Entre os nomes de destaque está a escritora indígena Sony Ferseck, do povo Macuxi, professora, poeta e cofundadora da Wei Editora. Em 2019, Sony fundou a primeira editora independente de Roraima, dedicada à publicação de autores indígenas e obras bilíngues. Durante sua participação na mesa “Pluralidades editoriais e a criação literária”, Sony enfatizou a importância de oferecer a oportunidade para que os anciãos indígenas publiquem suas histórias e conhecimentos tradicionais, destacando o poder da literatura para todos. Seu livro “Weiyamî: mulheres que fazem sol” (2022) foi semifinalista do 65º Prêmio Jabuti.
Sony relatou as dificuldades enfrentadas para publicar em Roraima, devido à escassez de matéria-prima e de iniciativas no mercado editorial. Ela mencionou o projeto Panton Pia’, onde ouvia os mais velhos contarem suas histórias de vida e conhecimentos tradicionais. Essa experiência a motivou a fundar a Wei Editora para que essas histórias pudessem circular e os indígenas se reconhecessem como autores. A escritora destacou que as obras são transcrições de histórias orais, produzidas pelos membros mais velhos da comunidade que não têm o português como primeira língua e não escrevem em computadores.
A escritora ainda comemorou a possibilidade de reimpressões sob demanda, que permite que as obras de autores independentes circulem e cheguem cada vez mais longe.

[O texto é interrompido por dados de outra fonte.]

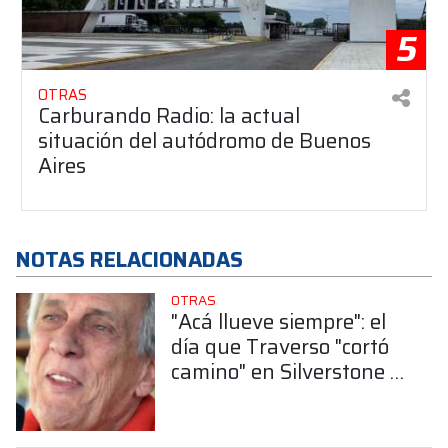
5
OTRAS
Carburando Radio: la actual
situación del autódromo de Buenos
Aires
NOTAS RELACIONADAS
OTRAS
"Acá llueve siempre": el
día que Traverso "cortó
camino" en Silverstone y
terminó octavo sin darse
cuenta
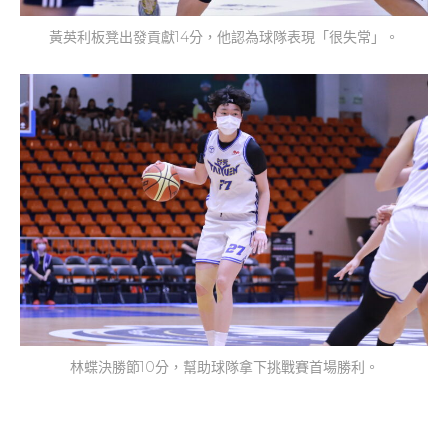
黃英利板凳出發貢獻14分，他認為球隊表現「很失常」。
林蝶決勝節10分，幫助球隊拿下挑戰賽首場勝利。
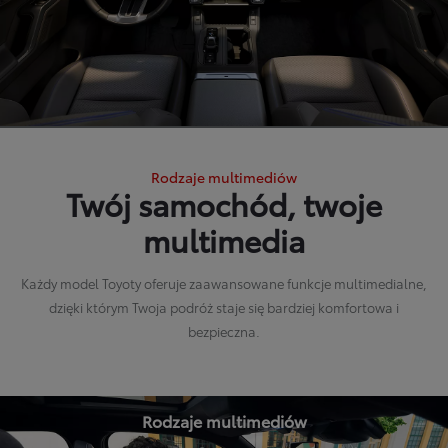
Rodzaje multimediów
Twój samochód, twoje
multimedia
Każdy model Toyoty oferuje zaawansowane funkcje multimedialne,
dzięki którym Twoja podróż staje się bardziej komfortowa i
bezpieczna.
Rodzaje multimediów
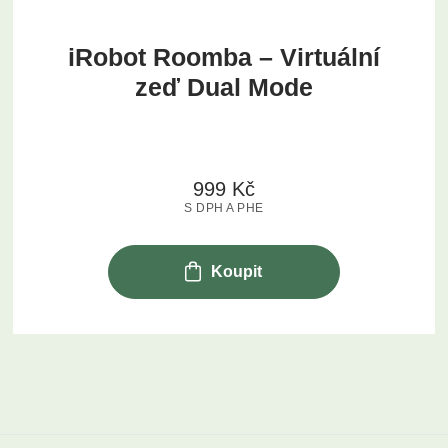
iRobot Roomba – Virtuální
zeď Dual Mode
999
Kč
S DPH A PHE
Koupit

Sony acredita na literatura e na arte como ferramentas que ressignificam rotas de vida, promovem mudanças e quebram ciclos de violência e silenciamento.

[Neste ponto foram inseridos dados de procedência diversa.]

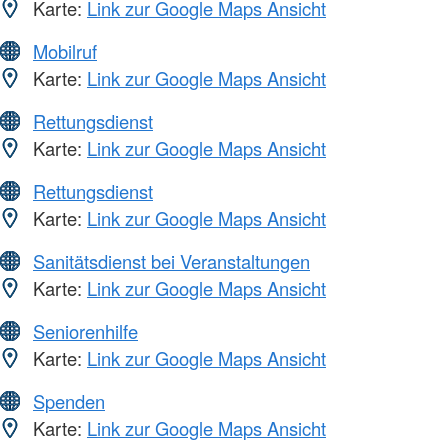
Karte:
Link zur Google Maps Ansicht
Mobilruf
Karte:
Link zur Google Maps Ansicht
Rettungsdienst
Karte:
Link zur Google Maps Ansicht
Rettungsdienst
Karte:
Link zur Google Maps Ansicht
Sanitätsdienst bei Veranstaltungen
Karte:
Link zur Google Maps Ansicht
Seniorenhilfe
Karte:
Link zur Google Maps Ansicht
Spenden
Karte:
Link zur Google Maps Ansicht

A programação da Flip também contou com a participação de outras vozes da Amazônia, como a poeta acreana Francis Mary, que apresentou poemas em defesa da floresta, da democracia e dos povos da Amazônia. A artista Paty Wolff, de Cacoal (RO), promoveu a união entre artes visuais e literatura no evento “Narrativas visuais para todas as idades”. Encerrando a programação, a multiartista Aliã Wamiri Guajajara participou da palestra “Tecnologias do encantamento: entre o artesanal e o digital”, avaliando a Flip como um lugar de afirmação importante para a literatura indígena.